ZEE
JLF 2018 | Young girls now face such so much pressure to be perfect, says
Helen Fielding
Gargi Gupta | DNA India – January 28, 2018
It’s 21 years since the first Bridget Jones book came out. A lot has
changed, but even today young girls continue to identify with her. Why do
you think that is so?
There’s obviously something in Bridget, which continues to speak. I
think her appeal skipped a generation. Young girls now, the social media
generation, seem very interested in her. It must be because there is so
much pressure to be perfect, more so than when I first wrote Bridget in
1996. This constant pinging of Instagram, the next perfect shot, the sense
of other people having a better time than you, doing things better than
you – these have only got stronger. The gap between how you’re
expected to be and how you present yourself, and how you really are –
the original idea of Bridget – has only got wider. That’s maybe why
younger girls are coming back to the original.
How do you see the character of Bridget Jones evolving? She was in her 50s
in the third book, Bridget Jones: Mad About the Boy.

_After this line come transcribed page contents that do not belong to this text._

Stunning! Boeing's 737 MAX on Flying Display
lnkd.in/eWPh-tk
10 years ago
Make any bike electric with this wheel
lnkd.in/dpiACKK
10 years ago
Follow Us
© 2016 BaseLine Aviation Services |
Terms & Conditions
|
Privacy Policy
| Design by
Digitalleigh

Just as there is an oppressive stereotype about single girls in their 30s,
there is another really oppressing stereotype about women over 50. That
they’re all really unattractive and no one is interested in them. The
horrible expression – “women of a certain age” – which implies
they’re so deluded that you can’t even say their age to them. In Mad
About the Boy I was [trying to address that].
How far did you succeed?
There was a lot of fuss when it came out, a lot of petty nonsense about
Bridget’s age, that she was old and wearing reading glasses. I thought
it was very telling – people had such a strong image of what a woman
who’s 50 looks like – it’s ridiculous. The book sold a huge number
of copies fairly quickly though.
You’ve lived with the character for 21 years – don’t you get tired
of her sometimes?
I retain a sense of enormous gratitude that I wouldn’t be here at this
festival if I hadn’t written Bridget. It’s amazing to come here and
sign all these books after all this time. I think it would be very
ungracious to complain about Bridget. Besides, I am under no obligation to
continue to write her. I will do it if I have something to say, a story I
wanted to tell.
What about writing non-Bridget books?
I do want to write other things. But it has proved rather difficult
actually. I think I write best in the first person, because if I write in
the third person it all comes out badly.
When’s the next book out?
I don’t know because I haven’t written it yet. I’ve three ideas
I’m working on. I’m waiting to see which one takes off. There’ll
probably be another movie about ‘Mad About the Boy’, and then
there’ll be a musical about Bridget. And yes, there’ll be a novel. I
don’t know whether it’ll be a Bridget one.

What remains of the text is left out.